_Try it_. All of the data that follows should be given again exactly, without its images.

_Input records_.
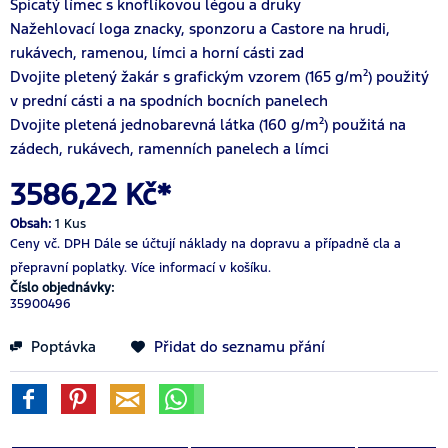
Špicatý límec s knoflíkovou légou a druky
Nažehlovací loga znacky, sponzoru a Castore na hrudi,
rukávech, ramenou, límci a horní cásti zad
Dvojite pletený žakár s grafickým vzorem (165 g/m²) použitý
v prední cásti a na spodních bocních panelech
Dvojite pletená jednobarevná látka (160 g/m²) použitá na
zádech, rukávech, ramenních panelech a límci
3586,22 Kč*
Obsah:
1 Kus
Ceny vč. DPH
Dále se účtují náklady na dopravu a případně cla a
přepravní poplatky.
Více informací v košíku.
Číslo objednávky:
35900496
Poptávka
Přidat do seznamu přání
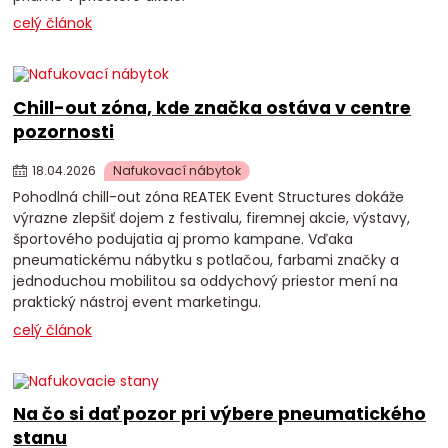
celý článok
Chill-out zóna, kde značka ostáva v centre
pozornosti
18
.
04
.
2026
Nafukovací nábytok
Pohodlná chill-out zóna REATEK Event Structures dokáže
výrazne zlepšiť dojem z festivalu, firemnej akcie, výstavy,
športového podujatia aj promo kampane. Vďaka
pneumatickému nábytku s potlačou, farbami značky a
jednoduchou mobilitou sa oddychový priestor mení na
praktický nástroj event marketingu.
celý článok
Na čo si dať pozor pri výbere pneumatického
stanu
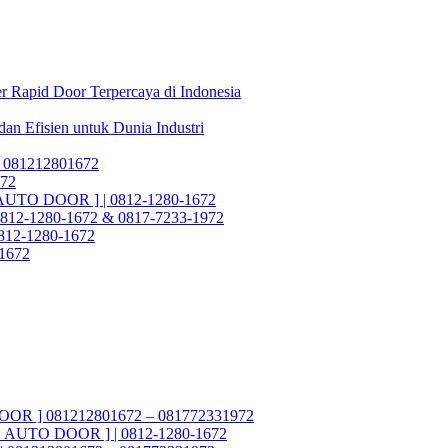
r Rapid Door Terpercaya di Indonesia
dan Efisien untuk Dunia Industri
 081212801672
972
 AUTO DOOR ] | 0812-1280-1672
812-1280-1672 & 0817-7233-1972
 0812-1280-1672
-1672
OOR ] 081212801672 – 081772331972
DO AUTO DOOR ] | 0812-1280-1672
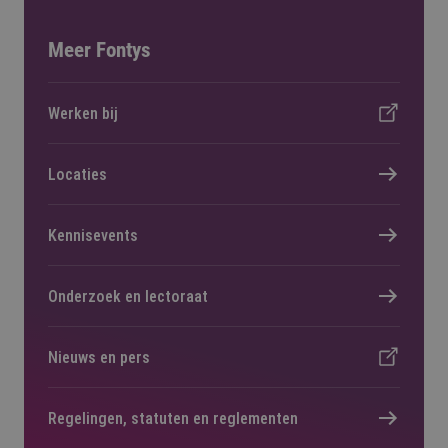
Meer Fontys
Werken bij
Locaties
Kennisevents
Onderzoek en lectoraat
Nieuws en pers
Regelingen, statuten en reglementen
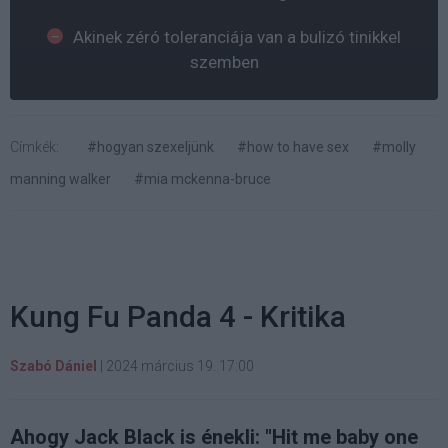
Akinek zéró toleranciája van a bulizó tinikkel
szemben
Címkék:
#hogyan szexeljünk
#how to have sex
#molly
manning walker
#mia mckenna-bruce
Kung Fu Panda 4 - Kritika
Szabó Dániel
|
2024 március 19. 17:00
Ahogy Jack Black is énekli: "Hit me baby one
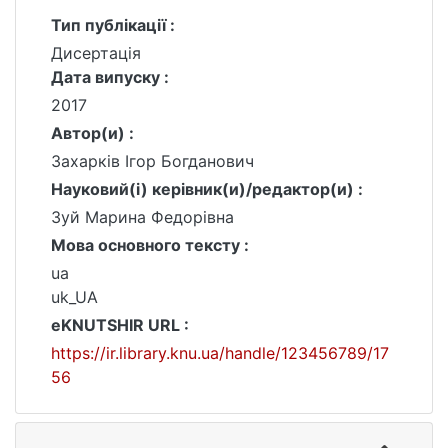
Тип публікації :
Дисертація
Дата випуску :
2017
Автор(и) :
Захарків Ігор Богданович
Науковий(і) керівник(и)/редактор(и) :
Зуй Марина Федорівна
Мова основного тексту :
ua
uk_UA
eKNUTSHIR URL :
https://ir.library.knu.ua/handle/123456789/17
56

_Written answer_.
Špicatý límec s knoflíkovou légou a druky
Nažehlovací loga znacky, sponzoru a Castore na hrudi,
rukávech, ramenou, límci a horní cásti zad
Dvojite pletený žakár s grafickým vzorem (165 g/m²) použitý
v prední cásti a na spodních bocních panelech
Dvojite pletená jednobarevná látka (160 g/m²) použitá na
zádech, rukávech, ramenních panelech a límci
3586,22 Kč*
Obsah:
1 Kus
Ceny vč. DPH
Dále se účtují náklady na dopravu a případně cla a
přepravní poplatky.
Více informací v košíku.
Číslo objednávky:
35900496
Poptávka
Přidat do seznamu přání
celý článok
Chill-out zóna, kde značka ostáva v centre
pozornosti
18
.
04
.
2026
Nafukovací nábytok
Pohodlná chill-out zóna REATEK Event Structures dokáže
výrazne zlepšiť dojem z festivalu, firemnej akcie, výstavy,
športového podujatia aj promo kampane. Vďaka
pneumatickému nábytku s potlačou, farbami značky a
jednoduchou mobilitou sa oddychový priestor mení na
praktický nástroj event marketingu.
celý článok
Na čo si dať pozor pri výbere pneumatického
stanu
r Rapid Door Terpercaya di Indonesia
dan Efisien untuk Dunia Industri
 081212801672
972
 AUTO DOOR ] | 0812-1280-1672
812-1280-1672 & 0817-7233-1972
 0812-1280-1672
-1672
OOR ] 081212801672 – 081772331972
DO AUTO DOOR ] | 0812-1280-1672
Meer Fontys
Werken bij
Locaties
Kennisevents
Onderzoek en lectoraat
Nieuws en pers
Regelingen, statuten en reglementen
Akinek zéró toleranciája van a bulizó tinikkel
szemben
Címkék:
#hogyan szexeljünk
#how to have sex
#molly
manning walker
#mia mckenna-bruce
Kung Fu Panda 4 - Kritika
Szabó Dániel
|
2024 március 19. 17:00
Ahogy Jack Black is énekli: "Hit me baby one
Тип публікації :
Дисертація
Дата випуску :
2017
Автор(и) :
Захарків Ігор Богданович
Науковий(і) керівник(и)/редактор(и) :
Зуй Марина Федорівна
Мова основного тексту :
ua
uk_UA
eKNUTSHIR URL :
https://ir.library.knu.ua/handle/123456789/17
56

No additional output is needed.